An annual questionnaire is used to collect data on the core capacities; country responses are stored in a secure database at WHO, accessible only to IHR NFPs and the secretariat through use of tools that ensure country confidentiality. The questionnaire is made available in several formats, including through the Internet. To ensure that the full spectrum of relevant hazards is covered, NFPs are advised to lead the process of completing the questionnaire, in close collaboration with officials responsible for the various capacity areas and including other sectors.
Outputs of the monitoring framework include country profiles for all reporting countries and detailed NFP reports on strengths, weakness, and gaps; profiles for the 6 WHO regions; and aggregated global reports for the World Health Assembly. This information has enabled states parties to measure progress and identify where improvements are needed, thereby providing evidence for program planning, recommendations, and decision making. At the global level, this monitoring information is used by the secretariat to comply with the Health Assembly request for an annual report on IHR implementation from WHO, including information provided by states parties and on the secretariat’s activities. Thus, WHO governing bodies can take account of the progress when directing secretariat activities. The analysis also enables better identification of the priority areas toward which the secretariat and other development partners can focus their support to countries.

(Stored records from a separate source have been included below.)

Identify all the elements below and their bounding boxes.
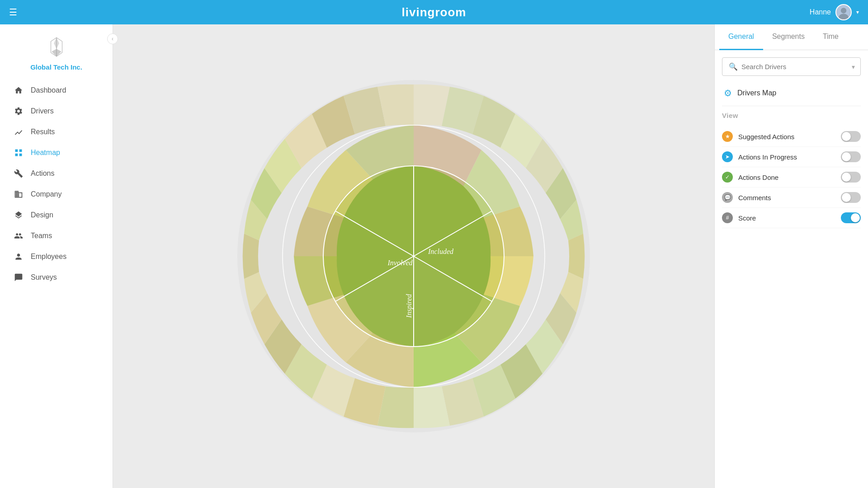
- sidebar-item-drivers[interactable]: Drivers: [0, 101, 113, 122]
- toggle-left-suggested-actions: ★ Suggested Actions: [722, 131, 794, 142]
- employees-nav-icon: [14, 252, 24, 262]
- sidebar-item-design[interactable]: Design: [0, 205, 113, 225]
- comments-toggle[interactable]: [841, 192, 861, 203]
- suggested-actions-toggle[interactable]: [841, 131, 861, 142]
- user-name: Hanne: [810, 8, 831, 16]
- sidebar-item-label-company: Company: [31, 190, 61, 198]
- sidebar-item-employees[interactable]: Employees: [0, 246, 113, 267]
- score-toggle[interactable]: [841, 212, 861, 223]
- drivers-map-label: Drivers Map: [737, 89, 776, 97]
- svg-text:Involved: Involved: [387, 259, 413, 267]
- toggle-left-actions-done: ✓ Actions Done: [722, 172, 778, 183]
- surveys-nav-icon: [14, 272, 24, 282]
- sidebar-item-dashboard[interactable]: Dashboard: [0, 80, 113, 101]
- avatar: [835, 4, 852, 20]
- heatmap-nav-icon: [14, 148, 24, 158]
- company-name: Global Tech Inc.: [30, 63, 82, 71]
- app-title: livingroom: [402, 5, 467, 19]
- dashboard-nav-icon: [14, 85, 24, 95]
- svg-point-1: [841, 8, 846, 13]
- right-panel: GeneralSegmentsTime 🔍 ▾ ⚙ Drivers Map Vi…: [714, 24, 868, 488]
- results-nav-icon: [14, 127, 24, 137]
- tabs-row: GeneralSegmentsTime: [715, 24, 868, 50]
- menu-icon[interactable]: ☰: [9, 7, 17, 18]
- comments-icon: 💬: [722, 192, 733, 203]
- teams-nav-icon: [14, 231, 24, 241]
- sidebar: ‹ Global Tech Inc. Dashboard Drivers Res…: [0, 24, 113, 488]
- toggle-row-actions-done: ✓ Actions Done: [722, 167, 861, 188]
- toggle-row-suggested-actions: ★ Suggested Actions: [722, 127, 861, 147]
- panel-body: 🔍 ▾ ⚙ Drivers Map View ★ Suggested Actio…: [715, 50, 868, 488]
- sidebar-item-label-design: Design: [31, 211, 53, 219]
- sidebar-item-actions[interactable]: Actions: [0, 163, 113, 184]
- suggested-actions-label: Suggested Actions: [738, 133, 794, 141]
- actions-nav-icon: [14, 169, 24, 178]
- svg-text:Included: Included: [428, 248, 454, 255]
- drivers-map-row: ⚙ Drivers Map: [722, 83, 861, 106]
- toggle-left-comments: 💬 Comments: [722, 192, 771, 203]
- svg-text:Inspired: Inspired: [405, 294, 413, 319]
- tab-segments[interactable]: Segments: [763, 24, 814, 50]
- tab-time[interactable]: Time: [814, 24, 848, 50]
- svg-point-2: [839, 14, 848, 20]
- sidebar-item-teams[interactable]: Teams: [0, 225, 113, 246]
- company-logo: [43, 33, 70, 61]
- main-content: Involved Included Inspired: [113, 24, 714, 488]
- toggle-left-score: # Score: [722, 212, 756, 223]
- actions-done-icon: ✓: [722, 172, 733, 183]
- comments-label: Comments: [738, 194, 771, 202]
- actions-in-progress-icon: ➤: [722, 151, 733, 162]
- sidebar-item-label-drivers: Drivers: [31, 107, 54, 115]
- actions-done-toggle[interactable]: [841, 172, 861, 183]
- suggested-actions-icon: ★: [722, 131, 733, 142]
- sidebar-item-label-surveys: Surveys: [31, 273, 57, 282]
- drivers-nav-icon: [14, 106, 24, 116]
- search-drivers-container[interactable]: 🔍 ▾: [722, 57, 861, 76]
- gear-icon: ⚙: [724, 88, 732, 99]
- toggle-row-comments: 💬 Comments: [722, 188, 861, 208]
- topbar: ☰ livingroom Hanne ▾: [0, 0, 868, 24]
- sidebar-item-label-heatmap: Heatmap: [31, 149, 60, 157]
- search-icon: 🔍: [729, 62, 738, 71]
- score-label: Score: [738, 214, 756, 222]
- toggle-left-actions-in-progress: ➤ Actions In Progress: [722, 151, 797, 162]
- tab-general[interactable]: General: [719, 24, 763, 50]
- view-label: View: [722, 112, 861, 119]
- design-nav-icon: [14, 210, 24, 220]
- sidebar-item-label-employees: Employees: [31, 253, 66, 261]
- chevron-down-icon[interactable]: ▾: [852, 63, 855, 70]
- sidebar-item-results[interactable]: Results: [0, 122, 113, 142]
- actions-done-label: Actions Done: [738, 174, 778, 181]
- sidebar-item-surveys[interactable]: Surveys: [0, 267, 113, 288]
- sidebar-collapse-button[interactable]: ‹: [107, 33, 118, 44]
- score-icon: #: [722, 212, 733, 223]
- sidebar-item-label-results: Results: [31, 128, 55, 136]
- actions-in-progress-label: Actions In Progress: [738, 153, 797, 161]
- actions-in-progress-toggle[interactable]: [841, 151, 861, 162]
- toggle-row-actions-in-progress: ➤ Actions In Progress: [722, 147, 861, 167]
- sidebar-item-label-dashboard: Dashboard: [31, 86, 66, 94]
- sidebar-item-label-actions: Actions: [31, 169, 54, 178]
- chevron-down-icon: ▾: [856, 9, 859, 15]
- heatmap-chart: Involved Included Inspired: [233, 75, 594, 437]
- sidebar-item-label-teams: Teams: [31, 232, 52, 240]
- search-drivers-input[interactable]: [741, 63, 854, 70]
- toggle-row-score: # Score: [722, 208, 861, 228]
- user-menu[interactable]: Hanne ▾: [810, 4, 859, 20]
- company-nav-icon: [14, 189, 24, 199]
- sidebar-item-company[interactable]: Company: [0, 184, 113, 205]
- sidebar-item-heatmap[interactable]: Heatmap: [0, 142, 113, 163]
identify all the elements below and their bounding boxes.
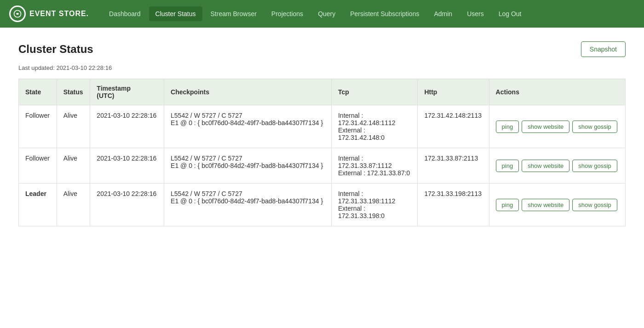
- cell-checkpoints: L5542 / W 5727 / C 5727E1 @ 0 : { bc0f76…: [164, 105, 332, 148]
- cell-status: Alive: [57, 148, 90, 184]
- action-btn-ping[interactable]: ping: [496, 199, 519, 211]
- col-header-checkpoints: Checkpoints: [164, 79, 332, 105]
- cell-http: 172.31.33.87:2113: [418, 148, 489, 184]
- page-content: Cluster Status Snapshot Last updated: 20…: [0, 28, 644, 240]
- col-header-state: State: [19, 79, 57, 105]
- cell-http: 172.31.33.198:2113: [418, 184, 489, 226]
- nav-link-stream-browser[interactable]: Stream Browser: [204, 6, 263, 21]
- cell-state: Follower: [19, 148, 57, 184]
- cell-http: 172.31.42.148:2113: [418, 105, 489, 148]
- cell-timestamp: 2021-03-10 22:28:16: [90, 105, 164, 148]
- logo-text: EVENT STORE.: [29, 10, 89, 18]
- logo-icon: [9, 6, 26, 22]
- action-btn-show-website[interactable]: show website: [522, 160, 569, 172]
- nav-link-users[interactable]: Users: [460, 6, 490, 21]
- nav-link-persistent-subscriptions[interactable]: Persistent Subscriptions: [344, 6, 426, 21]
- table-header-row: StateStatusTimestamp(UTC)CheckpointsTcpH…: [19, 79, 626, 105]
- cell-timestamp: 2021-03-10 22:28:16: [90, 148, 164, 184]
- nav-link-dashboard[interactable]: Dashboard: [103, 6, 147, 21]
- cell-actions: pingshow websiteshow gossip: [489, 105, 625, 148]
- table-row: FollowerAlive2021-03-10 22:28:16L5542 / …: [19, 148, 626, 184]
- table-row: FollowerAlive2021-03-10 22:28:16L5542 / …: [19, 105, 626, 148]
- cell-tcp: Internal :172.31.33.87:1112External : 17…: [331, 148, 417, 184]
- nav-links: DashboardCluster StatusStream BrowserPro…: [103, 6, 635, 21]
- logo: EVENT STORE.: [9, 6, 89, 22]
- col-header-tcp: Tcp: [331, 79, 417, 105]
- col-header-timestamp-utc: Timestamp(UTC): [90, 79, 164, 105]
- cell-state: Leader: [19, 184, 57, 226]
- cell-tcp: Internal :172.31.33.198:1112External :17…: [331, 184, 417, 226]
- cell-tcp: Internal :172.31.42.148:1112External :17…: [331, 105, 417, 148]
- page-title: Cluster Status: [18, 43, 93, 56]
- cell-actions: pingshow websiteshow gossip: [489, 184, 625, 226]
- cell-timestamp: 2021-03-10 22:28:16: [90, 184, 164, 226]
- nav-link-query[interactable]: Query: [311, 6, 342, 21]
- page-header: Cluster Status Snapshot: [18, 41, 626, 57]
- action-btn-ping[interactable]: ping: [496, 160, 519, 172]
- nav-link-log-out[interactable]: Log Out: [492, 6, 528, 21]
- action-btn-show-gossip[interactable]: show gossip: [572, 121, 617, 133]
- action-btn-show-website[interactable]: show website: [522, 199, 569, 211]
- action-btn-show-gossip[interactable]: show gossip: [572, 160, 617, 172]
- table-body: FollowerAlive2021-03-10 22:28:16L5542 / …: [19, 105, 626, 226]
- col-header-status: Status: [57, 79, 90, 105]
- action-btn-show-gossip[interactable]: show gossip: [572, 199, 617, 211]
- cluster-table: StateStatusTimestamp(UTC)CheckpointsTcpH…: [18, 79, 626, 226]
- col-header-actions: Actions: [489, 79, 625, 105]
- cell-checkpoints: L5542 / W 5727 / C 5727E1 @ 0 : { bc0f76…: [164, 184, 332, 226]
- last-updated: Last updated: 2021-03-10 22:28:16: [18, 64, 626, 71]
- navbar: EVENT STORE. DashboardCluster StatusStre…: [0, 0, 644, 28]
- cell-checkpoints: L5542 / W 5727 / C 5727E1 @ 0 : { bc0f76…: [164, 148, 332, 184]
- cell-status: Alive: [57, 105, 90, 148]
- cell-state: Follower: [19, 105, 57, 148]
- table-row: LeaderAlive2021-03-10 22:28:16L5542 / W …: [19, 184, 626, 226]
- col-header-http: Http: [418, 79, 489, 105]
- nav-link-admin[interactable]: Admin: [427, 6, 459, 21]
- action-btn-show-website[interactable]: show website: [522, 121, 569, 133]
- nav-link-cluster-status[interactable]: Cluster Status: [149, 6, 202, 21]
- action-btn-ping[interactable]: ping: [496, 121, 519, 133]
- snapshot-button[interactable]: Snapshot: [581, 41, 626, 57]
- cell-actions: pingshow websiteshow gossip: [489, 148, 625, 184]
- cell-status: Alive: [57, 184, 90, 226]
- nav-link-projections[interactable]: Projections: [265, 6, 310, 21]
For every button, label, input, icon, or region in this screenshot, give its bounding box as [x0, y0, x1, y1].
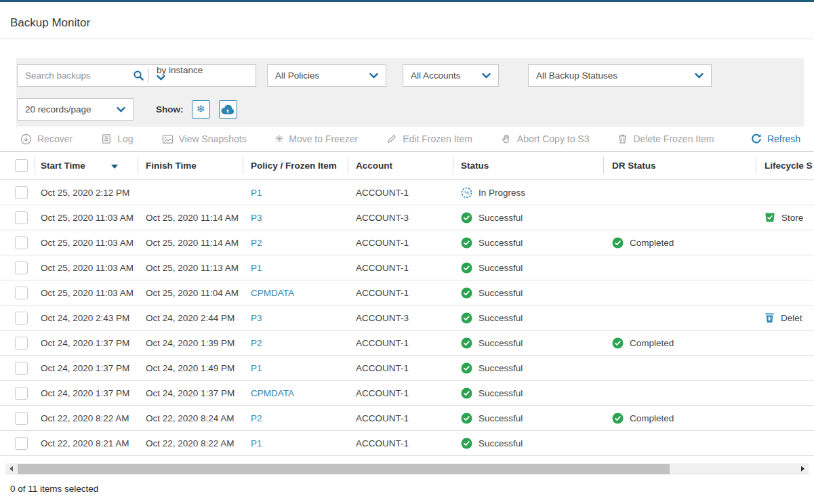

From a total of 194 states parties, the questionnaire elicited 128 and 156 responses for 2010 and 2011, respectively. Because not all states parties responded to the questionnaire, the reports produced might not completely reflect IHR core capacity development strengths and weaknesses at the regional and global levels. Evaluating implementation status in nonresponding countries is challenging, especially because some of these countries face the greatest implementation difficulties. With the goal of improving the validity and consistency of self-reported data, several multicountry workshops and trainings have been held and standardized data collection and analysis tools have been promoted. Such challenges are also being addressed by identifying several supplementary information sources that might partially reflect national IHR capacities and including such information in an additional report to the 2012 Health Assembly.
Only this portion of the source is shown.